■ PROBLEM STATEMENT ■
Pictures are to be dropped, and only the lines from the one containing "KONTAK (451, 24)" through the end of the data below are to be reproduced as written.

[Screenshot grounding data]
=======
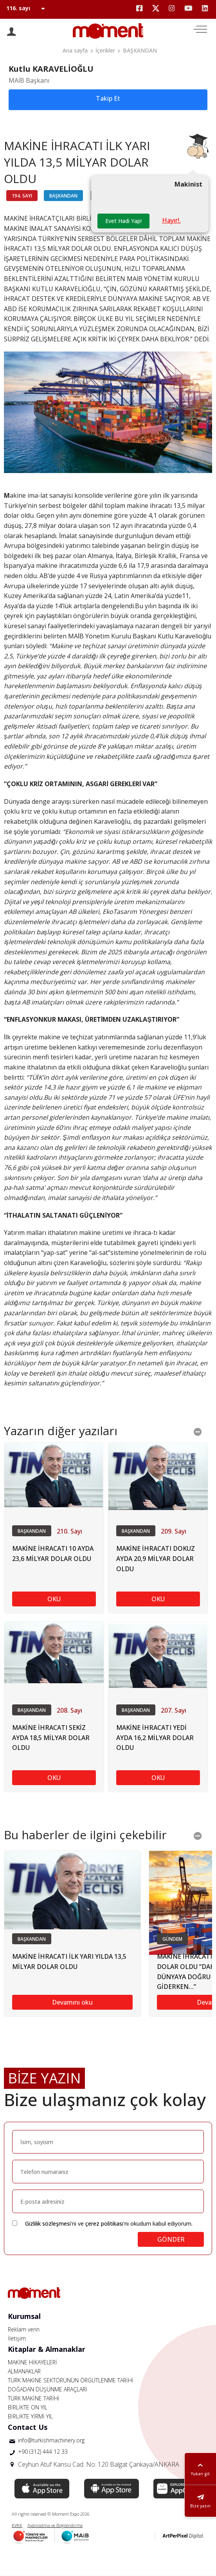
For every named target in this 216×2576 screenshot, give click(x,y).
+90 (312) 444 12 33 (43, 2451)
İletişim (17, 2338)
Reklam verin (24, 2329)
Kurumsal (24, 2316)
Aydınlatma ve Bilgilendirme (55, 2525)
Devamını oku (72, 2002)
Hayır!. (171, 220)
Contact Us (27, 2427)
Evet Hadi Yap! (123, 221)
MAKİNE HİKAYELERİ (32, 2362)
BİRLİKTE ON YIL (27, 2407)
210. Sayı (69, 1531)
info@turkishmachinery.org (51, 2440)
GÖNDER (171, 2239)
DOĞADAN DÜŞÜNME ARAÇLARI (47, 2389)
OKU (54, 1599)
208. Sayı (69, 1710)
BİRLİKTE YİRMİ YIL (30, 2416)
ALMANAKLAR (24, 2371)
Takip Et (108, 98)
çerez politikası (104, 2223)
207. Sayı (173, 1710)
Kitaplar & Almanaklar (46, 2349)
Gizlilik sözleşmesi (48, 2223)
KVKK (17, 2525)
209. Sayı (173, 1531)
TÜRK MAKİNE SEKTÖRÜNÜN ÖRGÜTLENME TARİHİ (70, 2380)
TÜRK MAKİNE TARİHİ (33, 2398)
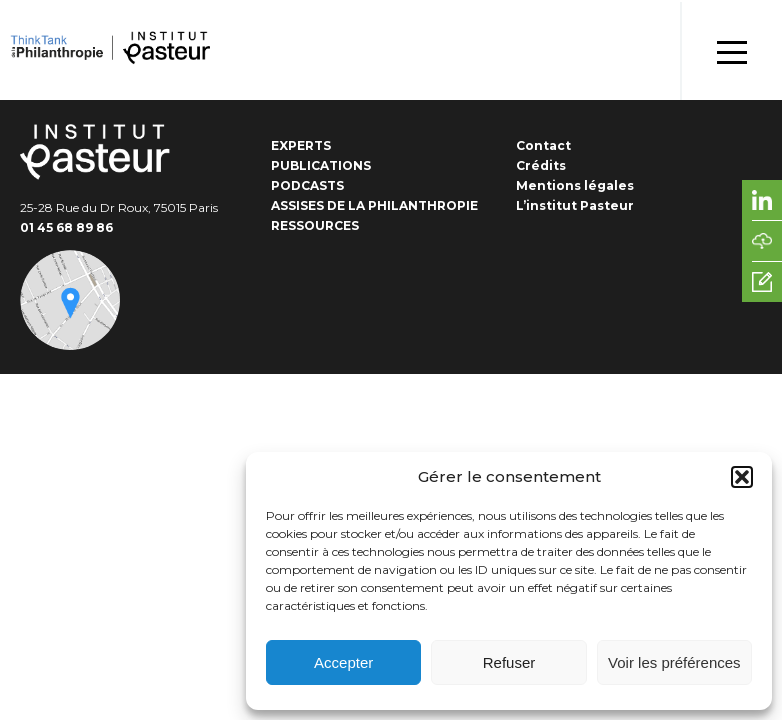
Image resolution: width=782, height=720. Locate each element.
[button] (742, 477)
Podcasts (307, 185)
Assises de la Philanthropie (374, 205)
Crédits (541, 165)
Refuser (509, 662)
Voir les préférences (674, 662)
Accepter (343, 662)
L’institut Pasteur (575, 205)
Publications (321, 165)
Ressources (315, 225)
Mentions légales (575, 185)
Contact (543, 145)
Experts (301, 145)
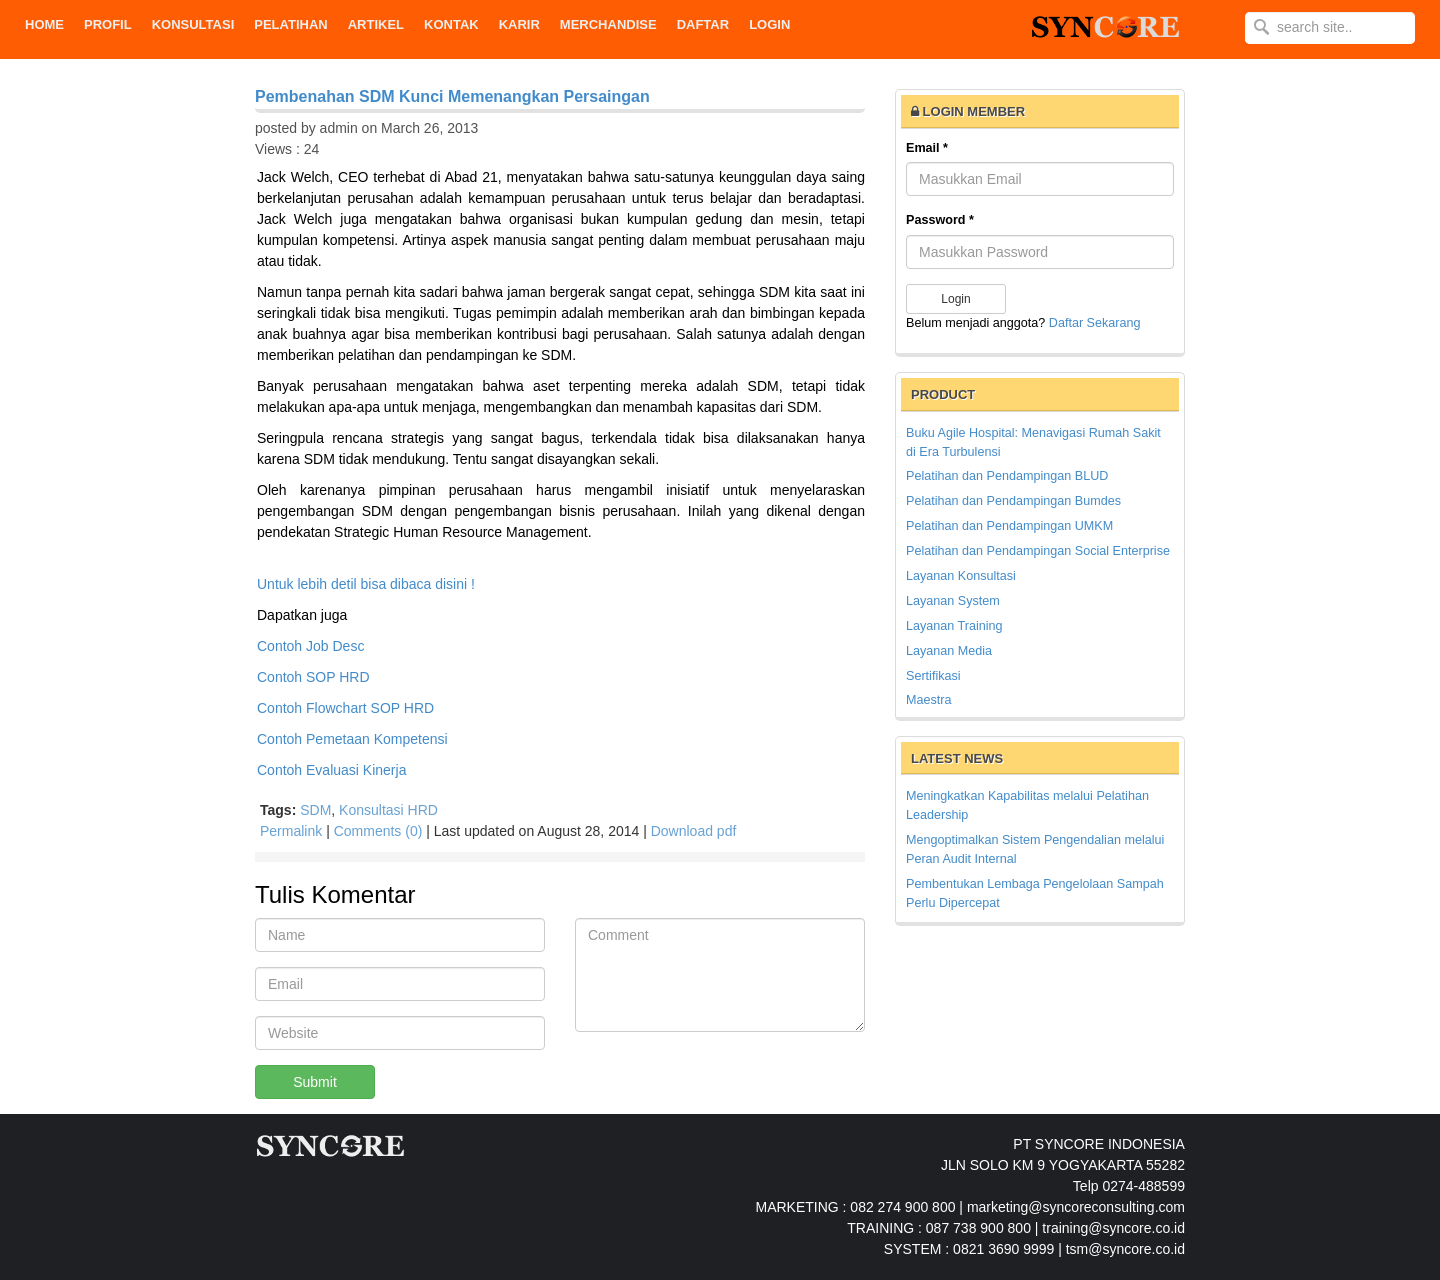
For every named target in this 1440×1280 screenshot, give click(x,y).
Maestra (929, 700)
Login (769, 24)
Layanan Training (954, 626)
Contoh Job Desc (310, 646)
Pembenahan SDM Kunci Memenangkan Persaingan (452, 96)
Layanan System (953, 601)
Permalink (291, 831)
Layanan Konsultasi (961, 576)
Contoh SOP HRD (313, 677)
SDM (315, 810)
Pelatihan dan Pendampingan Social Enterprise (1038, 551)
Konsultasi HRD (388, 810)
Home (44, 24)
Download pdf (694, 831)
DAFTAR (703, 24)
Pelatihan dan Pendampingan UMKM (1009, 526)
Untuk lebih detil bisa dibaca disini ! (366, 584)
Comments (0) (378, 831)
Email (927, 148)
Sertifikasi (933, 676)
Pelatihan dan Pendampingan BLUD (1007, 476)
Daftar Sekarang (1095, 323)
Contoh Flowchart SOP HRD (345, 708)
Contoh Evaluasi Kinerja (331, 770)
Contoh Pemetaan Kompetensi (352, 739)
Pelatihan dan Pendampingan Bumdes (1013, 501)
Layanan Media (949, 651)
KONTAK (451, 24)
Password (940, 220)
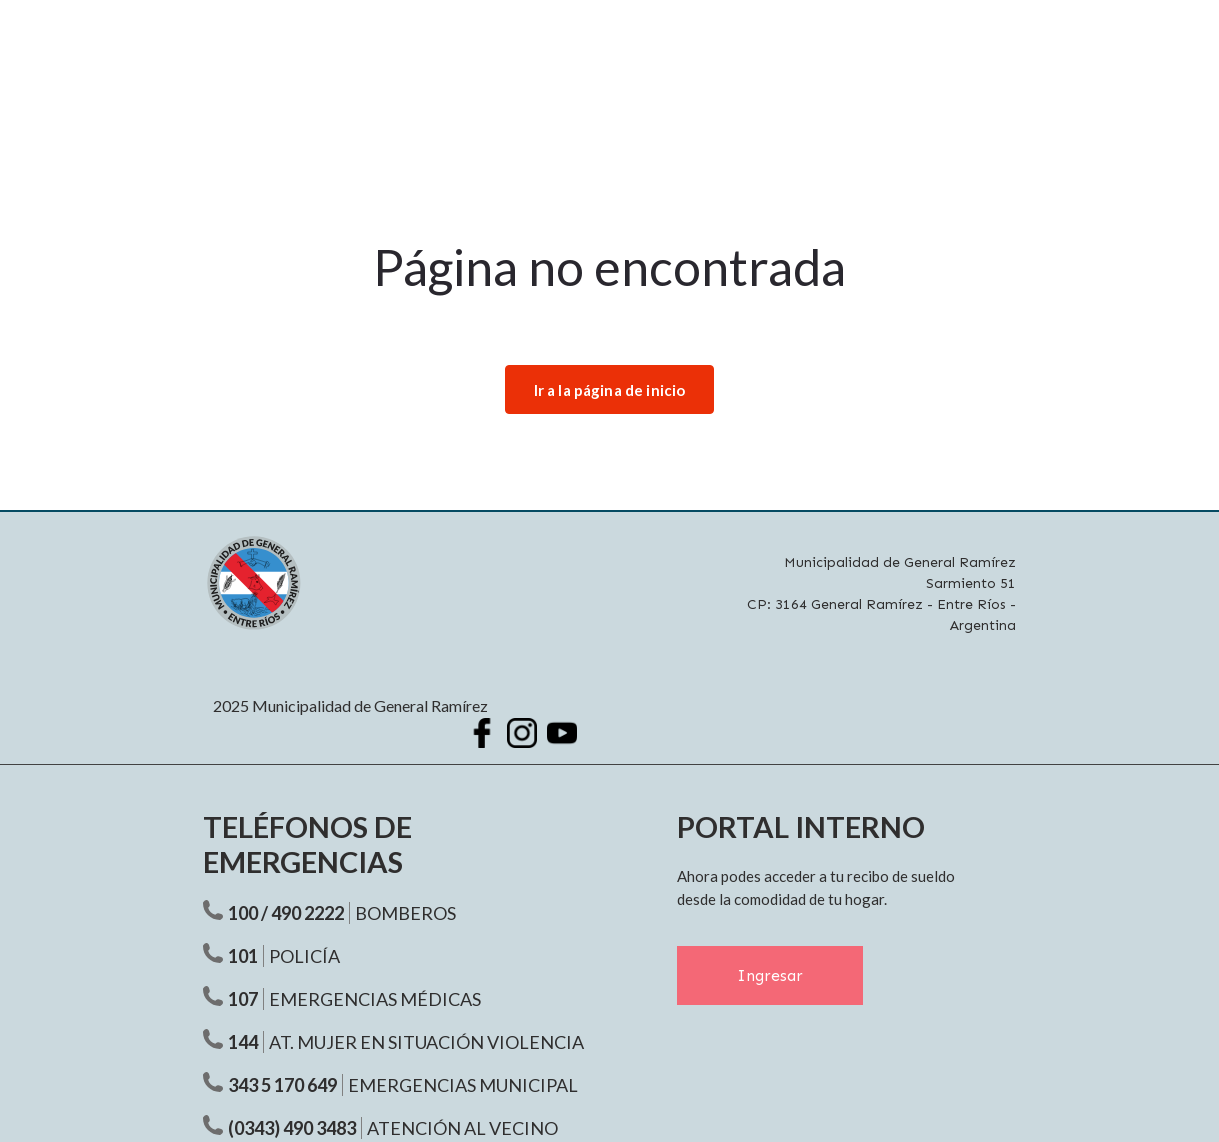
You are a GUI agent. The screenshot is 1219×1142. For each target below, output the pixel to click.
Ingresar (770, 976)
=======
■ ANSWER SPACE ■
KONTAK (451, 24)
Password (940, 220)
You are a GUI agent. The screenshot is 1219×1142. For each target below, output the pixel to click.
Ingresar (770, 976)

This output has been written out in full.